§ Work required:
Below are the entries; count how many lines contain the word "Tesettür" and reply with that number alone.

(Beginning of Data to examine)

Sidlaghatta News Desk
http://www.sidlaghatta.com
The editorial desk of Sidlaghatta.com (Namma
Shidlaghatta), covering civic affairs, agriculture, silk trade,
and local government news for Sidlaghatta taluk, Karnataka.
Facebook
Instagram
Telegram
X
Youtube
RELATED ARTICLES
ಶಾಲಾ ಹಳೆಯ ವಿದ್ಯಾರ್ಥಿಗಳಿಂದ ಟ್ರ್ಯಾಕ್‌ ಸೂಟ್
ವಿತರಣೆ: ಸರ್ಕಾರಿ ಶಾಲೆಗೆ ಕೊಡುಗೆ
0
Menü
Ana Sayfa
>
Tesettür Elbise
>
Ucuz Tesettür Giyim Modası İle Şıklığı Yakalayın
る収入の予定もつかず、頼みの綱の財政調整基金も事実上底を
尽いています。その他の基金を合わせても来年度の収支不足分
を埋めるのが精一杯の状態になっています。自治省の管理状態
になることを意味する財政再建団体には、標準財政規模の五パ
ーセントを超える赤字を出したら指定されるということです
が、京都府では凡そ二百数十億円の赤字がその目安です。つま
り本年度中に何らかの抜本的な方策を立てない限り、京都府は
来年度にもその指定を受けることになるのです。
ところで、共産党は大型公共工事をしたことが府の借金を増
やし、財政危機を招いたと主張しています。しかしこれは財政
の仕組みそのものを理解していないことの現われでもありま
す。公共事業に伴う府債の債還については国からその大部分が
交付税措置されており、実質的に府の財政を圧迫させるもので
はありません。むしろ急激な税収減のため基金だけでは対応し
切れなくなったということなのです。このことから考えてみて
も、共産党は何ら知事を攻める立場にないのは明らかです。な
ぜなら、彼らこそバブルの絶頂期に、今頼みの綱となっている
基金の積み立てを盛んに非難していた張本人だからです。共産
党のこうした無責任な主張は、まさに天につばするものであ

(End of Data to examine)

§ Written response:
2